Likewise, in some vulnerable groups with higher rates of hepatitis C, such as prison populations, prevalence was estimated at 20% but has virtually been eliminated. For people co-infected with HIV, where the risk of liver disease progression is greater, the rate of active infection has dropped from 22% to less than 1%. “In any case, these achievements were absolutely unimaginable before the treatment became widely available. The number of patients waiting for liver transplants has also been reduced,” says the AEHVE coordinator.

However, AEHVE, in conjunction with other scientific and patient associations, insists that not everything is yet done and that further steps are necessary to complete this great success for the country. Given that hepatitis C is an asymptomatic infection with few symptoms until it progresses to its most severe form, and that there is no vaccine to prevent transmission and reinfection, this great consensus and effort around universalization of treatment is necessary Add another equivalent for screening and diagnosing infections in people who don’t know they are infected.

“Not only must everyone diagnosed be treated, but also everyone with active infection must be diagnosed,” they said. To achieve this, scientific consensus established two paths: Aggressive treatment of the most vulnerable Search, especially for homeless people, intravenous drug users and men who have sex with men, who are the main sources of active infection; Introduce age-based opportunistic screening, i.e. testing all persons entering the health system for hepatitis C, From the age group with the highest probability of infection (45-70 years old) to the age group with the lowest probability.
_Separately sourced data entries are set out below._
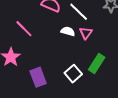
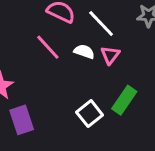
pink line: (24, 29) -> (48, 47), moved
purple rectangle: (38, 77) -> (22, 120), moved

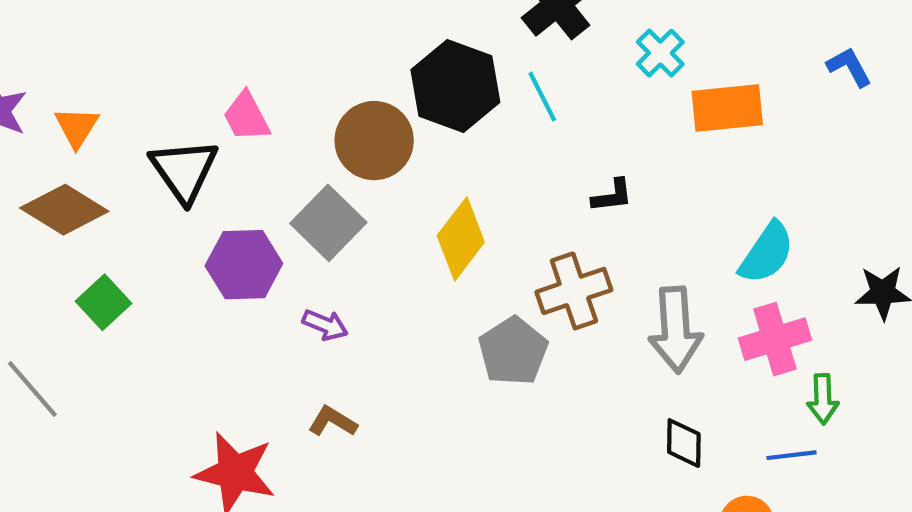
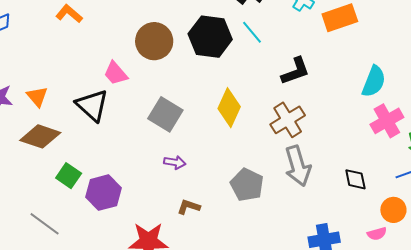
brown circle: (374, 141) -> (154, 41), moved
black L-shape: (612, 196) -> (295, 71), size x1.5
purple hexagon: (244, 265) -> (104, 193), moved
gray arrow: (675, 330) -> (298, 166), moved
gray pentagon: (513, 351) -> (247, 185), moved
Current recommendations from the Ministry of Health do not currently include this age screening, and AEHVE and AEHH unanimously request that, taking advantage of the reduction in diagnostics, allow the use of PCR technology (pooling) to group blood samples for analysis, which has been successfully used to treat COVID-19, It is also used to treat hepatitis C in communities such as Galicia.

“Fortunately, serological diagnosis of hepatitis C is not expensive and is now much cheaper. The test consists of a simple blood test and costs just over one euro. With experience in dealing with COVID-19, by age Strategies for opportunistic screening are much simpler, cost-effective, feasible and easy to implement. Therefore, the scientific community believes that the Ministry of Health should not delay in promoting consensus among all autonomous communities on a more ambitious screening strategy that All Spaniards are allowed to be tested for hepatitis C at least once in their lifetime, said Dr. Javier García-Samaniego, director of the Department of Hepatology at the University Hospital of La Paz.